Las autoridades locales de ciertos pueblos han decidido no abrir este año las piscinas públicas para prevenir posibles rebrotes de la pandemia. Pero no os quejéis, jóvenes, hubo tiempos pasados que sin ellas nos las ingeniábamos para refrescarnos en verano.
Por aquí no había piscinas con azulados fondos todavía. Nos bañábamos en las albercas, en las canteras, en las minas abandonadas y en los ríos. Por esta zona en que vivo, en los charcos que el verano quedaba cortados en el arroyo de la Corbacha, aprendiz de río en invierno y casi regajo en el estiaje, afluente del Matachel, que hoy a duras penas surte al pantano que nos abastece.
Nuestros baños tenían escoltas de juncias, adelfas, juncos y eneas. Y acompañamiento de peces, ranas y otras especies de la fauna, rica entonces, hoy mermada. Algunas veces echábamos el día completo en sus riberas entre zambullidas y capturas.

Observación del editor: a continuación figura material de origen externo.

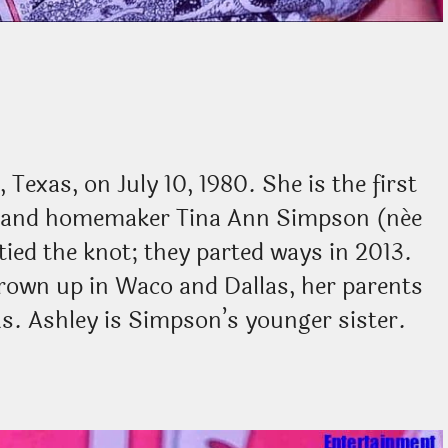
Texas, on July 10, 1980. She is the first
n and homemaker Tina Ann Simpson (née
tied the knot; they parted ways in 2013.
rown up in Waco and Dallas, her parents
as. Ashley is Simpson’s younger sister.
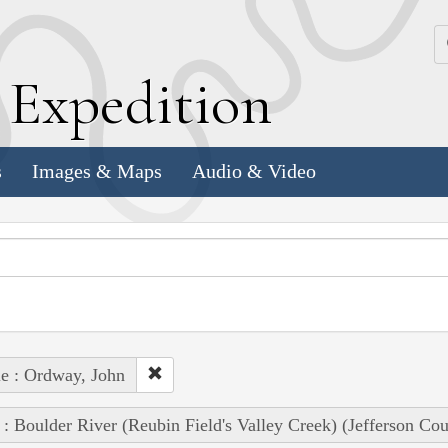
k
E
xpedition
s
Images & Maps
Audio & Video
e : Ordway, John
 : Boulder River (Reubin Field's Valley Creek) (Jefferson Co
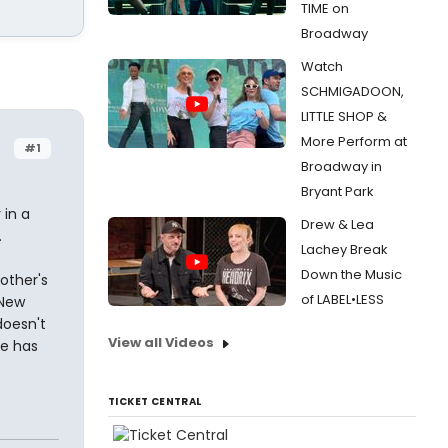
TIME on
Broadway
Watch
SCHMIGADOON,
LITTLE SHOP &
More Perform at
#1
Broadway in
Bryant Park
 in a
Drew & Lea
.
Lachey Break
Down the Music
other's
of LABEL•LESS
 New
doesn't
View all Videos
ne has
TICKET CENTRAL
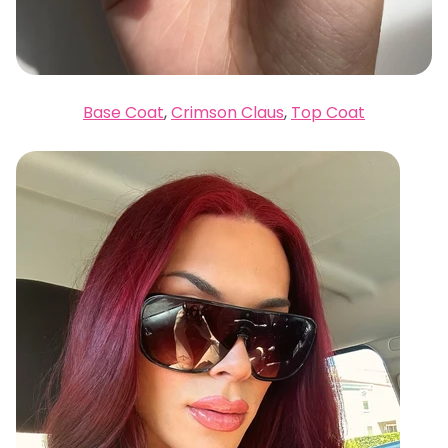
Base Coat
,
Crimson Claus
,
Top Coat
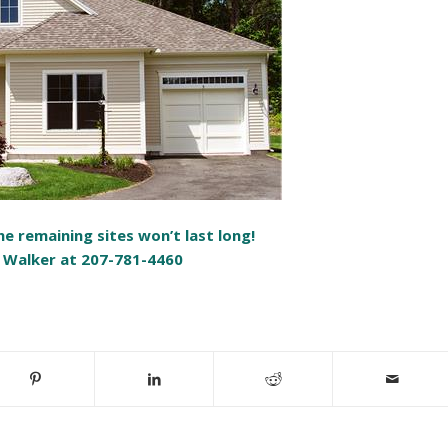
e remaining sites won’t last long!
 Walker at 207-781-4460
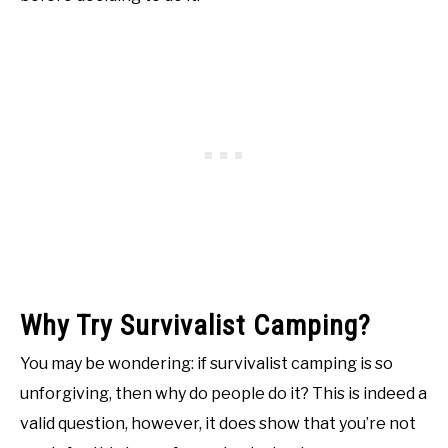
Why Try Survivalist Camping?
You may be wondering: if survivalist camping is so
unforgiving, then why do people do it? This is indeed a
valid question, however, it does show that you’re not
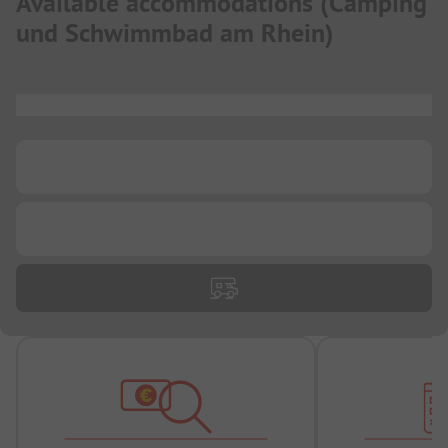
Available accommodations
(
Camping
und Schwimmbad am Rhein
)
...
...
...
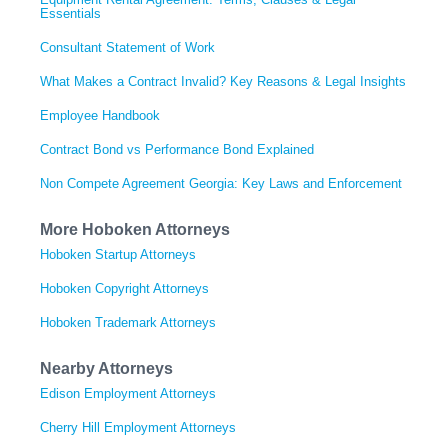
Essentials
Consultant Statement of Work
What Makes a Contract Invalid? Key Reasons & Legal Insights
Employee Handbook
Contract Bond vs Performance Bond Explained
Non Compete Agreement Georgia: Key Laws and Enforcement
More Hoboken Attorneys
Hoboken Startup Attorneys
Hoboken Copyright Attorneys
Hoboken Trademark Attorneys
Nearby Attorneys
Edison Employment Attorneys
Cherry Hill Employment Attorneys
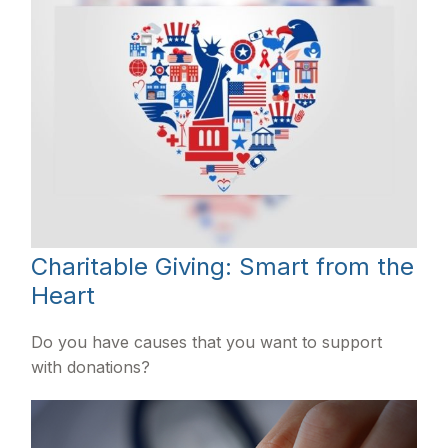
Charitable Giving: Smart from the
Heart
Do you have causes that you want to support
with donations?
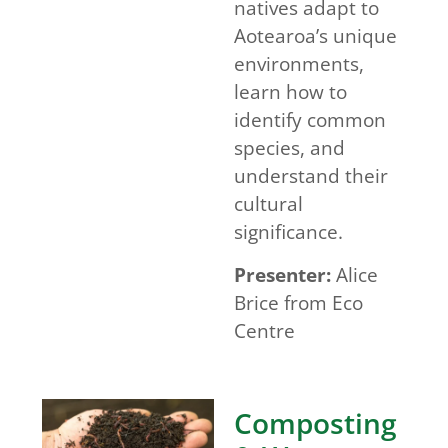
natives adapt to
Aotearoa’s unique
environments,
learn how to
identify common
species, and
understand their
cultural
significance.
Presenter:
Alice
Brice from Eco
Centre
Composting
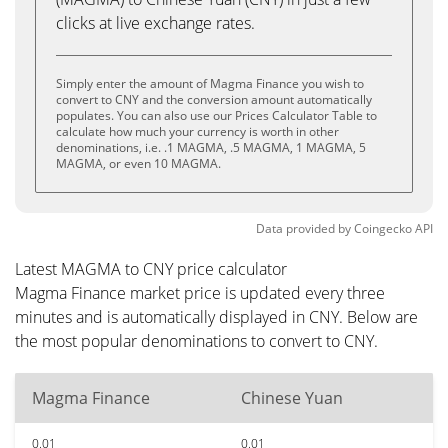
clicks at live exchange rates.
Simply enter the amount of Magma Finance you wish to
convert to CNY and the conversion amount automatically
populates. You can also use our Prices Calculator Table to
calculate how much your currency is worth in other
denominations, i.e. .1 MAGMA, .5 MAGMA, 1 MAGMA, 5
MAGMA, or even 10 MAGMA.
Data provided by
Coingecko
API
Latest MAGMA to CNY price calculator
Magma Finance market price is updated every three
minutes and is automatically displayed in CNY. Below are
the most popular denominations to convert to CNY.
Magma Finance
Chinese Yuan
0.01
0.01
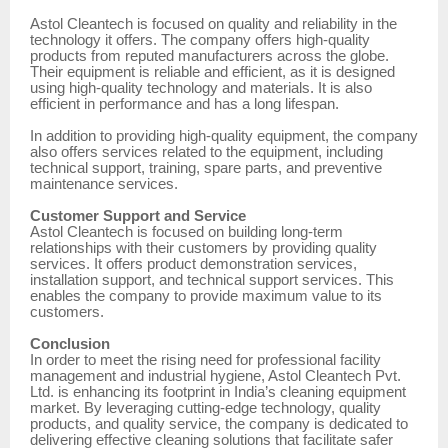
Astol Cleantech is focused on quality and reliability in the
technology it offers. The company offers high-quality
products from reputed manufacturers across the globe.
Their equipment is reliable and efficient, as it is designed
using high-quality technology and materials. It is also
efficient in performance and has a long lifespan.
In addition to providing high-quality equipment, the company
also offers services related to the equipment, including
technical support, training, spare parts, and preventive
maintenance services.
Customer Support and Service
Astol Cleantech is focused on building long-term
relationships with their customers by providing quality
services. It offers product demonstration services,
installation support, and technical support services. This
enables the company to provide maximum value to its
customers.
Conclusion
In order to meet the rising need for professional facility
management and industrial hygiene, Astol Cleantech Pvt.
Ltd. is enhancing its footprint in India’s cleaning equipment
market. By leveraging cutting-edge technology, quality
products, and quality service, the company is dedicated to
delivering effective cleaning solutions that facilitate safer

Quedó una hondonada de la extracción de áridos con los que obtenían almendrilla para el tramo de la carretera N-432, entre Llerena y Ahillones. Desde lejos oíamos los barrenos que utilizaban para volar las rocas. Algunas tardes acompañado de mi padre los observábamos desde un cerro cercano. A esa oquedad la llamamos La Cantera. Se llenó de agua. Allí se bañaban los más osados. A mí me daba miedo la zona más oscura y profunda. Desde una piedra de la orilla se lanzaban los mayores. Un día alguien sacó un tritón parduzco de ojos saltones que llamábamos marrajo. Se acabaron los baños en ese lugar para un servidor.

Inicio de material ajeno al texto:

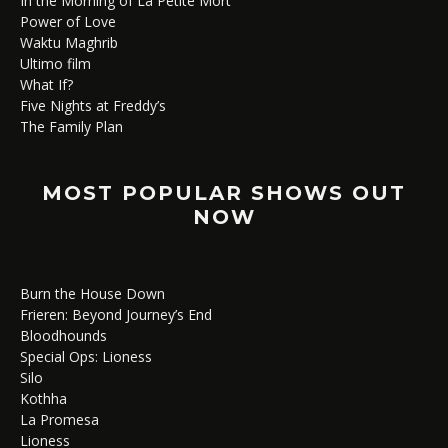
In the Morning of La Petite Mort
Power of Love
Waktu Maghrib
Ultimo film
What If?
Five Nights at Freddy’s
The Family Plan
MOST POPULAR SHOWS OUT
NOW
Burn the House Down
Frieren: Beyond Journey’s End
Bloodhounds
Special Ops: Lioness
Silo
Kothha
La Promesa
Lioness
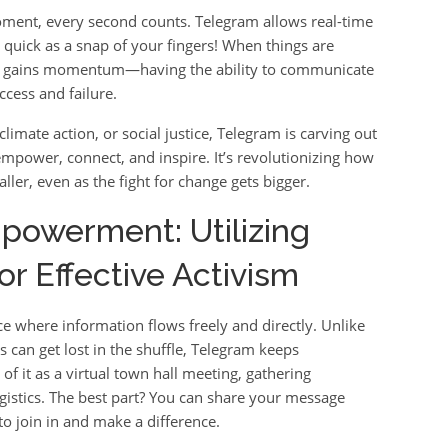
moment, every second counts. Telegram allows real-time
s quick as a snap of your fingers! When things are
nly gains momentum—having the ability to communicate
cess and failure.
limate action, or social justice, Telegram is carving out
 empower, connect, and inspire. It’s revolutionizing how
ller, even as the fight for change gets bigger.
owerment: Utilizing
r Effective Activism
e where information flows freely and directly. Unlike
 can get lost in the shuffle, Telegram keeps
f it as a virtual town hall meeting, gathering
gistics. The best part? You can share your message
to join in and make a difference.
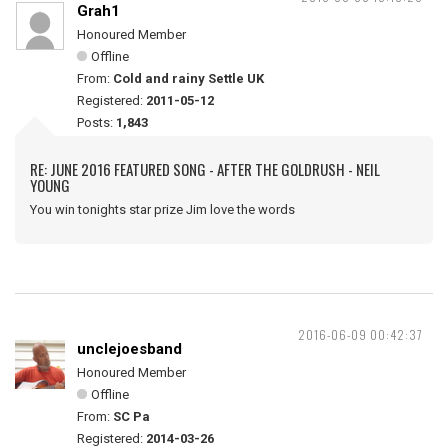
Grah1
Honoured Member
Offline
From:
Cold and rainy Settle UK
Registered:
2011-05-12
Posts:
1,843
RE: JUNE 2016 FEATURED SONG - AFTER THE GOLDRUSH - NEIL
YOUNG
You win tonights star prize Jim love the words
2016-06-09 00:42:37
unclejoesband
Honoured Member
Offline
From:
SC Pa
Registered:
2014-03-26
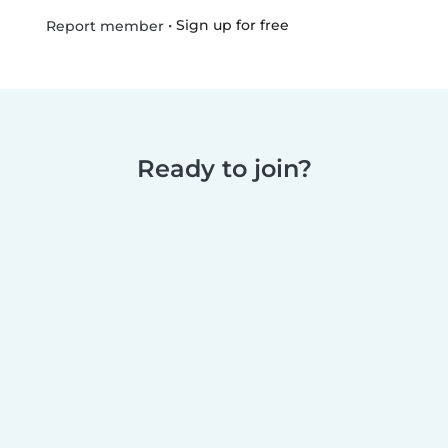
•
Sign up for free
Report member
Ready to join?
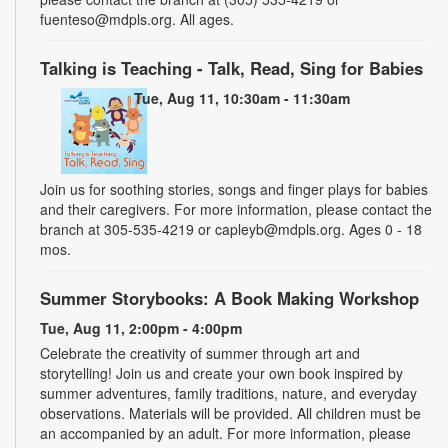
fuenteso@mdpls.org. All ages.
Talking is Teaching - Talk, Read, Sing for Babies
Tue, Aug 11, 10:30am - 11:30am
Join us for soothing stories, songs and finger plays for babies
and their caregivers. For more information, please contact the
branch at 305-535-4219 or capleyb@mdpls.org. Ages 0 - 18
mos.
Summer Storybooks: A Book Making Workshop
Tue, Aug 11, 2:00pm - 4:00pm
Celebrate the creativity of summer through art and
storytelling! Join us and create your own book inspired by
summer adventures, family traditions, nature, and everyday
observations. Materials will be provided. All children must be
an accompanied by an adult. For more information, please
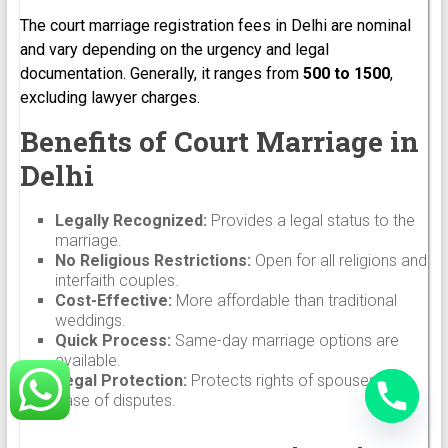
The court marriage registration fees in Delhi are nominal
and vary depending on the urgency and legal
documentation. Generally, it ranges from
₹500 to ₹1500
,
excluding lawyer charges.
Benefits of Court Marriage in
Delhi
Legally Recognized:
Provides a legal status to the
marriage.
No Religious Restrictions:
Open for all religions and
interfaith couples.
Cost-Effective:
More affordable than traditional
weddings.
Quick Process:
Same-day marriage options are
available.
Legal Protection:
Protects rights of spouses in
case of disputes.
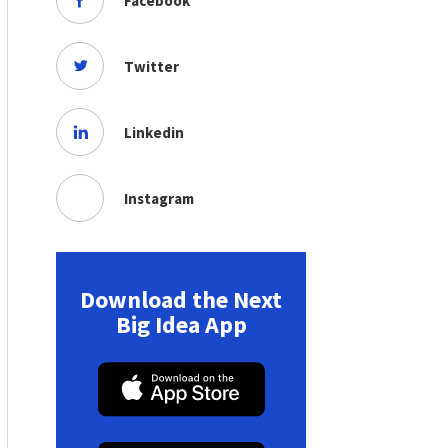
Facebook
Twitter
Linkedin
Instagram
Download the Next
Big Idea App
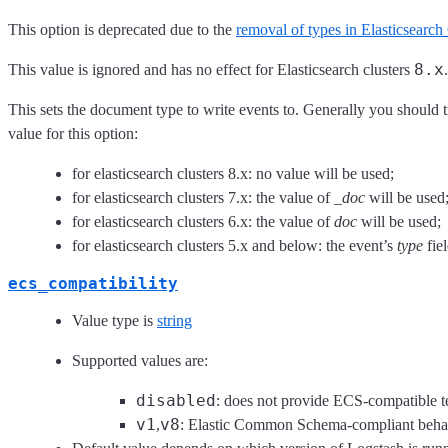
This option is deprecated due to the
removal of types in Elasticsearch
8.x
This value is ignored and has no effect for Elasticsearch clusters
.
This sets the document type to write events to. Generally you should t
value for this option:
for elasticsearch clusters 8.x: no value will be used;
for elasticsearch clusters 7.x: the value of
_doc
will be used
for elasticsearch clusters 6.x: the value of
doc
will be used;
for elasticsearch clusters 5.x and below: the event’s
type
fiel
ecs_compatibility
Value type is
string
Supported values are:
disabled
: does not provide ECS-compatible t
v1
v8
,
: Elastic Common Schema-compliant beha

Cuando en algunos pueblos cercanos abrieron piscinas íbamos los domingos a bañarnos, siempre que hubiera alguien con coche que nos llevara. Sin cremas ni mejunjes para protegernos pasábamos del rojo al negro durante el verano, previo pelado de la piel de hombros, nariz y espaldas. Tan ignorantes éramos que alardeábamos de que el sol hubiese dejado su huella a tiras en nuestro cuerpo. Una credencial de idiotas.

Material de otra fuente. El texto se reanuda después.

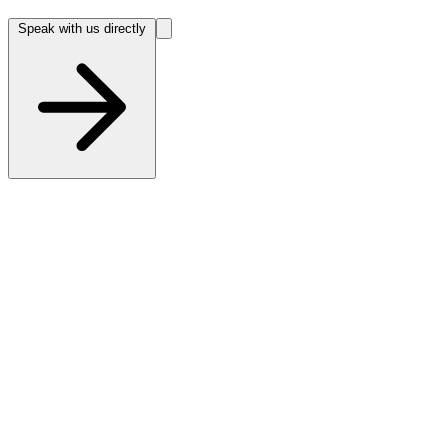
Speak with us directly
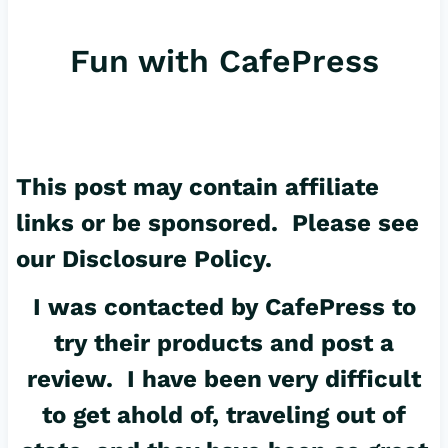
er
c
ail
Fun with CafePress
es
e
t
b
o
o
This post may contain affiliate
k
links or be sponsored. Please see
our
Disclosure Policy
.
I was contacted by
CafePress
to
try their products and post a
review. I have been very difficult
to get ahold of, traveling out of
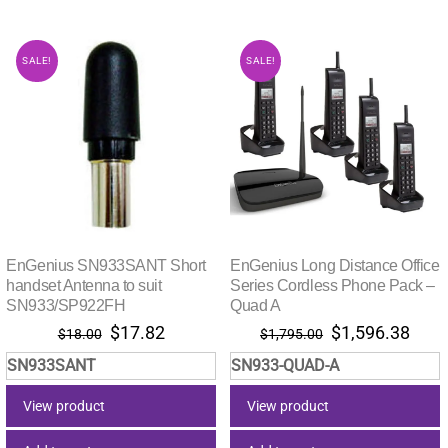
SALE!
SALE!
EnGenius SN933SANT Short
EnGenius Long Distance Office
handset Antenna to suit
Series Cordless Phone Pack –
SN933/SP922FH
Quad A
Original
Current
Original
Curr
$
17.82
$
1,596.38
$
18.00
$
1,795.00
price
price
price
pric
SN933SANT
SN933-QUAD-A
was:
is:
was:
is:
$18.00.
$17.82.
$1,795.00.
$1,5
View product
View product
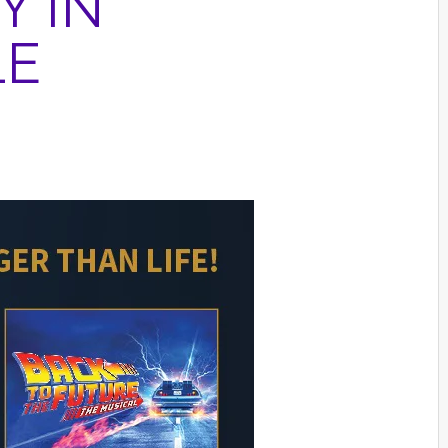
Y IN
LE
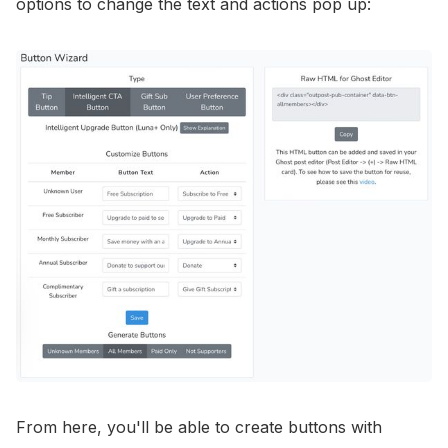
options to change the text and actions pop up:
From here, you'll be able to create buttons with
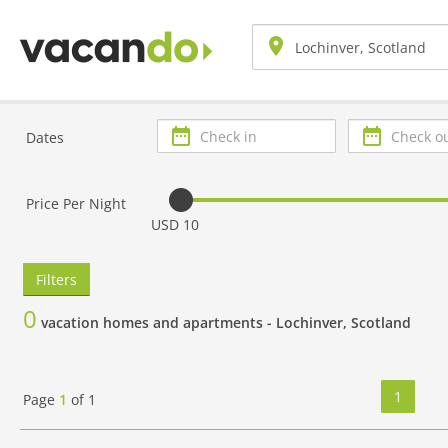
Check
Check
Dates
in
out
Price Per Night
USD 10
Filters
0
vacation homes and apartments -
Lochinver, Scotland
1
Page
1
of
1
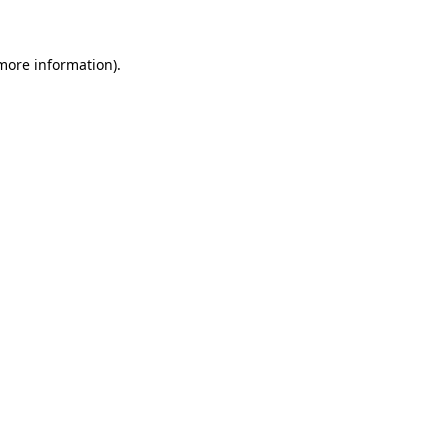
more information)
.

También nos bañábamos en albercas que tenían los amigos en el campo con agua fresca de las norias bajo la sombra frondosa de un nogal. A mí me gustaba a la caída de la tarde cuando el agua estaba más caliente. Recuerdo una noche de junio.
Mi cuerpo al lanzarme quebraba la luna reflejada en la superficie azabache. Sus reflejos flotaban como corchos entre las pequeñas olas que mi salto había provocado. Rodeado de una espesa madreselva llegaba el olor intenso de las flores de la dama de la noche que crecía en una tinaja roja del rincón del patio. Las ranas sorprendidas saltaban del nenúfar al agua oscura.
Del campo cercano llegaban bocanadas tibias con olores de las mieses recién segadas. El hortelano de una huerta próxima había terminado de llenar las acequias entre los canteros. El horizonte tenía aún matices rosas y violetas que el grillo con pespuntes negros lentamente enhebraba para dar paso a las estrellas.